この形でも、オンライン資格確認と同意の上での診療・薬剤情報などの提供が行えるようになるため、自分で過去の診療情報などを説明できない患者でも、医者が情報を確認できるメリットもありそうです。

実際の保険証利用時のフローは変わりません。マイナンバーカードをリーダーに置き、顔認証を選択します。顔認証自体は即時完了し、受付側のコンピュータに保険証情報が表示されています。

顔認証に失敗した場合は、暗証番号が存在しないため、目視確認モードを使うことになるでしょう。その場合、無人での受付対応はできないので、事務員などが対応することになります。目視確認モードだと、事務員などが券面記載の顔写真と本人の顔を目視で確認し、本人だと確認できたらマイナンバーカードをリーダーにおいて読み込みを実行して、オンライン資格確認を行います。

ちなみに交付時に暗証番号を設定していた場合は、顔認証失敗で暗証番号入力になります。暗証番号入力を3回連続で間違えるとカード利用にロックがかかってしまいますので、暗証番号を覚えていない場合は、あやふやで自信がない場合も含めて、受付に声をかけて目視確認モードに切り替えてもらうといいでしょう。

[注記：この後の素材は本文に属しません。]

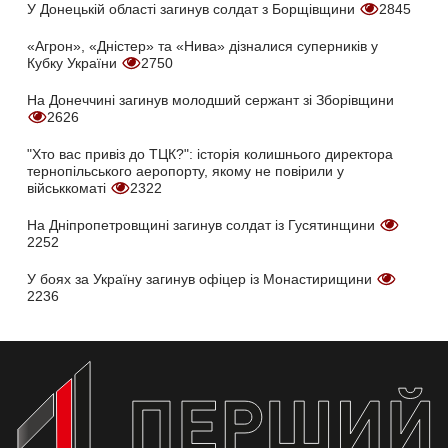
У Донецькій області загинув солдат з Борщівщини
2845
«Агрон», «Дністер» та «Нива» дізналися суперників у
Кубку України
2750
На Донеччині загинув молодший сержант зі Зборівщини
2626
"Хто вас привіз до ТЦК?": історія колишнього директора
тернопільського аеропорту, якому не повірили у
військкоматі
2322
На Дніпропетровщині загинув солдат із Гусятинщини
2252
У боях за Україну загинув офіцер із Монастирищини
2236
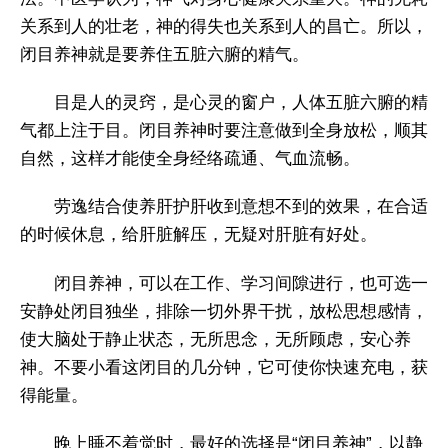
关系到人的壮老，神的得失也关系到人的昌亡。所以，
闭目养神就是要养住五脏六腑的精气。
目是人的灵窍，是心灵的窗户，人体五脏六腑的精
气都上注于目。闭目养神时要注意做到全身放松，顺其
自然，这样才能使全身经络疏通、气血流畅。
劳逸结合使养肝护肝收到意想不到的效果，在合适
的时候休息，给肝脏解压，无疑对肝脏有好处。
闭目养神，可以在工作、学习间隙进行，也可选一
安静处闭目独坐，排除一切外界干扰，放松思想感情，
使大脑处于静止状态，无所思念，无所顾虑，安心养
神。不要小看这闭目的几分钟，它可使你快速充电，获
得能量。
晚上睡不着觉时，最好的选择是“闭目养神”，以静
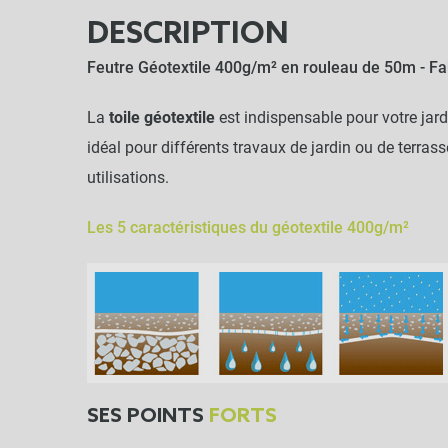
DESCRIPTION
Feutre Géotextile 400g/m² en rouleau de 50m - Fab
La
toile géotextile
est indispensable pour votre jardin
idéal pour différents travaux de jardin ou de terras
utilisations.
Les 5 caractéristiques du géotextile 400g/m²
SES POINTS
FORTS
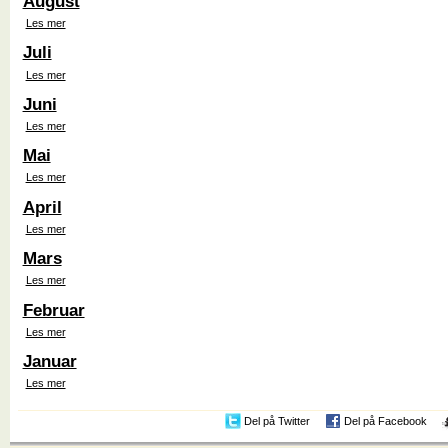
August
Les mer
Juli
Les mer
Juni
Les mer
Mai
Les mer
April
Les mer
Mars
Les mer
Februar
Les mer
Januar
Les mer
Del på Twitter
Del på Facebook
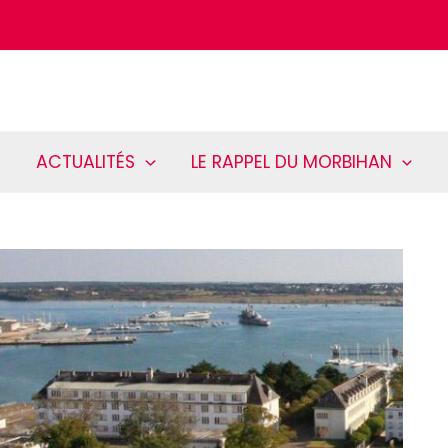
ACTUALITÉS
LE RAPPEL DU MORBIHAN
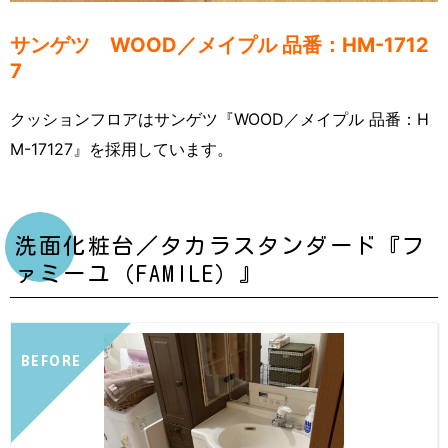
サンゲツ WOOD／メイプル 品番：HM-1712
7
クッションフロアはサンゲツ『WOOD／メイプル 品番：H
M-17127』を採用しています。
洗面化粧台／タカラスタンダード『フ
ァミーユ（FAMILE）』
BEFORE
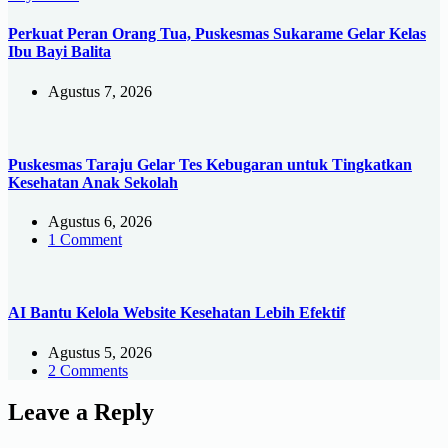
Perkuat Peran Orang Tua, Puskesmas Sukarame Gelar Kelas
Ibu Bayi Balita
Agustus 7, 2026
Puskesmas Taraju Gelar Tes Kebugaran untuk Tingkatkan
Kesehatan Anak Sekolah
Agustus 6, 2026
1 Comment
AI Bantu Kelola Website Kesehatan Lebih Efektif
Agustus 5, 2026
2 Comments
Leave a Reply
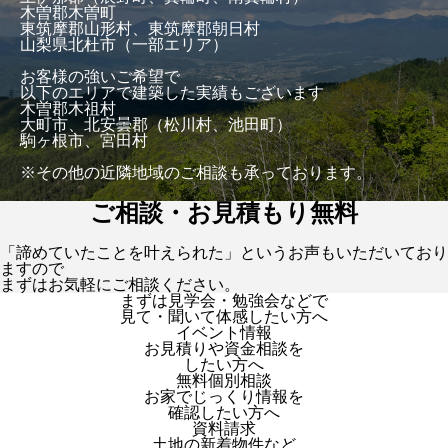
木曽郡木曽町
東筑摩郡山形村、東筑摩郡朝日村
山梨県北杜市（一部エリア）
お客様の強いご希望で
以下のエリアで建築した実績もございます
木曽郡木祖村
大町市、北安曇郡（松川村、池田町）
駒ヶ根市、宮田村
※その他の近隣地域のご相談も承っております。
ご相談・お見積もり無料
「諦めていたことを叶えられた」というお声もいただいており
ますので
まずはお気軽にご相談ください。
まずは見学会・勉強会などで
見て・聞いて体感したい方へ
イベント情報
お見積りや資金相談を
したい方へ
無料個別相談
お家でじっくり情報を
確認したい方へ
資料請求
土地の新着物件など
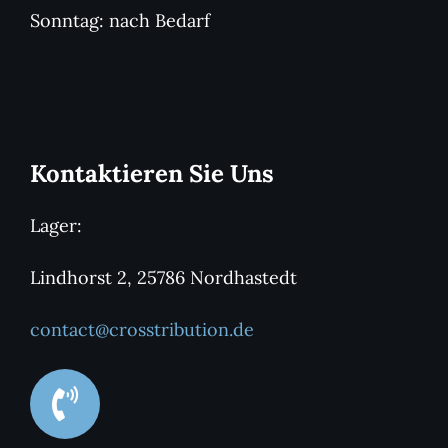
Sonntag: nach Bedarf
Kontaktieren Sie Uns
Lager:
Lindhorst 2, 25786 Nordhastedt
contact@crosstribution.de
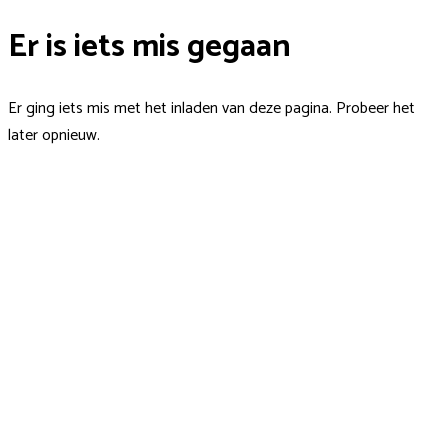
Er is iets mis gegaan
Er ging iets mis met het inladen van deze pagina. Probeer het
later opnieuw.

このように、暗証番号を設定したからといって、健康保険証利用では必ずしも暗証番号を使う必要はなく、普段は顔認証でOKです。何度か使えば慣れるので、今後、医療機関での診察時に毎回保険証の提示が必須になれば、多くの人は使えるようになるでしょう。

福祉施設などでそれが難しい環境において、現在でも顔認証と目視確認だけを利用するようにすれば暗証番号を管理しない運用は可能ですが、交付時に暗証番号を作成できない場合などに顔認証のみのマイナンバーカードというのはメリットがありそうです。オンライン資格確認は、患者側だけのメリットで導入しようとしているものではないので、国としても推進したいところなのでしょう。

暗証番号が設定されておらず、オフラインの本人確認書類と健康保険証としてしか利用できないとしても、マイナンバーと健康保険証情報は紐付けられていますし、マイナンバーを活用した自治体間の情報連携なども行われます。単に、カードを持っていてもそういったデータの確認やサービスの利用ができなくなるだけです。

そういった人にこそマイナンバーカードの保険証利用が必要なのか、それともこれまで通りの従来型の保険証をごく一部の例外として残した方がコスト的にも課題解決としてもメリットがあるのかという点は、判断が難しいところです。

ただ、高齢者といっても、なんでもかんでも高齢者をデジタルから遠ざけて使えないままにすることが良いこととも思えません。福祉施設など一部の環境で、今回のような暗証番号なしのマイナンバーカードは活用できるかもしれません。

総務省では、11月をめどに暗証番号なしのカードをどのような人に交付するか検討するとしています。健康保険証との一体化を推進するならば、こうした例外は必要となるのでしょうが、どの程度の範囲まで広げるかは注視する必要がありそうです。